The Suffolk County Superior Court recently analyzed the Massachusetts Wage Act in a case involving the compensation package of a company's departing president. The case was complicated by the multiple and inconsistent compensation agreements the plaintiff and defendant company signed. At bottom, the court decided the issue of whether annual bonuses and vacation pay may be considered wages under the Wage Act. The court found that annual bonuses may not be considered wages under the Wage Act, but that vacation pay may be wages, provided that certain criteria are be met.

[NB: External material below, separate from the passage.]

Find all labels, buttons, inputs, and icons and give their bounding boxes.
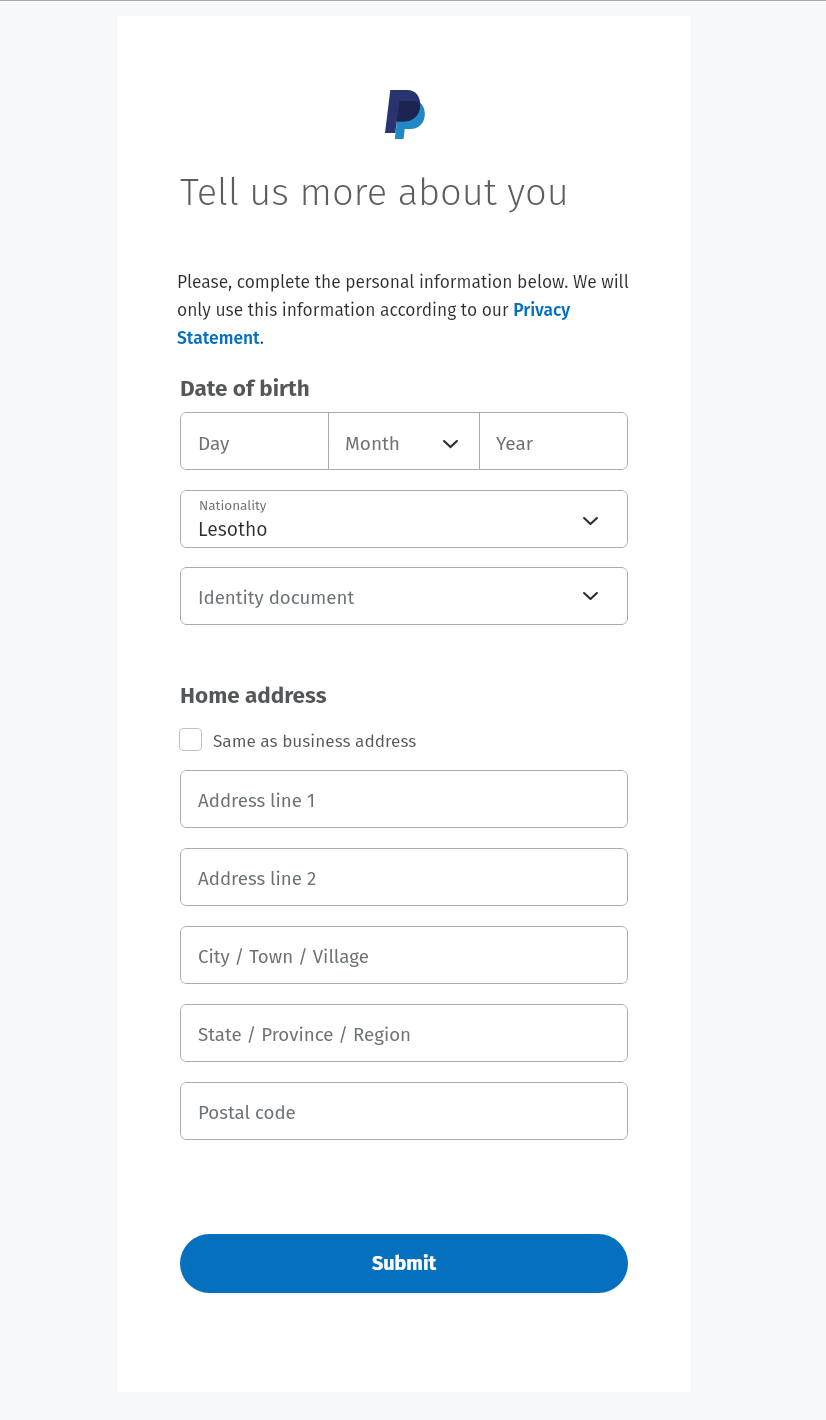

In Boesel v. Swaptree, Inc., the plaintiff brought claims the defendants under the Wage Act, for breached of fiduciary duties, and for interference with contractual relations. The plaintiff founded Swaptree, Inc. and served as its CEO until 2010. As part of an investment agreement, the plaintiff resigned as CEO, and accepted the position of president of the company. Upon accepting the position, the plaintiff entered into an employment agreement with the company that differed from the original agreement he had signed at the company's inception. The agreement provided that Boesel receive a certain salary, health and retirement benefits, paid vacations, and would receive compensation for unused vacation days. In addition, Boesel was to receive an annual bonus each year he worked for the defendant company, as well as a discretionary bonus based on his success as president. However, the company paid Boesel only his base salary, without bonuses or vacation time reimbursement.

The Wage Act requires employers to pay employees all earned wages on a weekly or bi-weekly basis. The courts have recognized that the purpose of this statute is to prevent employers from unreasonably withholding employees' earned wages. The Wage Act does not cover contributions to deferred compensation plans or severance pay, nor does it include a discretionary bonus or a bonus contingent on an employee remaining with a company for a certain period. However, the term "wage" does encompass vacation pay.

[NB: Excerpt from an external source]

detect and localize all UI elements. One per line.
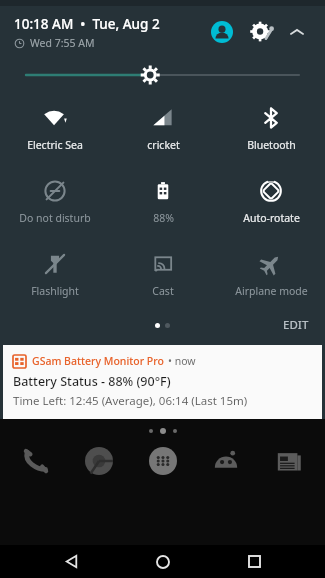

The plaintiff argued that the annual bonus under the employment agreement was not discretionary or contingent on his remaining with the company. He argued that the annual bonus was earned throughout the year and was payable on a pro rata basis for any part of the year he worked. The court disagreed, interpreting the contract as clearly and unambiguously providing that the bonus was contingent on continued employment.

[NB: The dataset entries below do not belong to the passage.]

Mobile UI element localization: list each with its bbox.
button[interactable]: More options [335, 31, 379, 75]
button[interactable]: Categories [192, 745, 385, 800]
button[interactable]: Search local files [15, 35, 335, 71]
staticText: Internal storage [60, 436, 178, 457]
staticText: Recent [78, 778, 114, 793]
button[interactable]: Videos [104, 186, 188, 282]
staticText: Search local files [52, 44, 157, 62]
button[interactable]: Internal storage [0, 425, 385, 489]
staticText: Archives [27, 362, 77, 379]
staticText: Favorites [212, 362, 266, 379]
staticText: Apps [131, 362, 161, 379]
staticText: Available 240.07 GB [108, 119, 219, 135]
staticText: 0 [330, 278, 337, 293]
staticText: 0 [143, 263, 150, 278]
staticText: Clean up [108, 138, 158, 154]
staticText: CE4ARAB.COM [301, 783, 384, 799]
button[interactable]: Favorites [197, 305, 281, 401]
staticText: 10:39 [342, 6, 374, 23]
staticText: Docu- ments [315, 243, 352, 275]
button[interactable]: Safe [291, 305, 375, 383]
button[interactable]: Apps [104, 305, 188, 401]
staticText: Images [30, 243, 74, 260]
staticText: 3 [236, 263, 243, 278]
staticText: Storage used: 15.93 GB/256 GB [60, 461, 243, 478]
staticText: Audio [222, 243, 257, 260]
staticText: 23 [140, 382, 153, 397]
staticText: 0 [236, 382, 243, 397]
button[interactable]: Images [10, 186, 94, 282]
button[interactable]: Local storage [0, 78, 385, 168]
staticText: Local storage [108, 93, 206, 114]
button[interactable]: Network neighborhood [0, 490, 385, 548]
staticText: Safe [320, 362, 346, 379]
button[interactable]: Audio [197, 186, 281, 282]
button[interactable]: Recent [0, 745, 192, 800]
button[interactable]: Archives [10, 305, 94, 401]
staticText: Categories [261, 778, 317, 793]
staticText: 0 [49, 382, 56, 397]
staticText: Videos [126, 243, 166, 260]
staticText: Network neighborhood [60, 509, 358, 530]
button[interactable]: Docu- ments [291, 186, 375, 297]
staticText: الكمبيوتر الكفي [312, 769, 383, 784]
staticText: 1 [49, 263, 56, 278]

Applying basic contract interpretation standards, the court construed its language pursuant to its plain, ordinary and usual meaning. As written, the agreement provided that the annual compensation was a certain amount, and that the annual bonus was a separate earning, outside the scope of the courts definition of "wage." There was no evidence that the bonus could be paid on a pro rata basis, nor was there evidence to counter the defendant's argument that the bonus was to be paid each year at the completion of one year of employment with the company. The intent of the parties was clear, insofar as it was clear to both the plaintiff and defendants that Swaptree, Inc. provided the bonus as incentive for the plaintiff stay with the company. The court allowed the plaintiff's motion with respect to his Wage Act claim for unpaid vacation only, not for the annual bonus.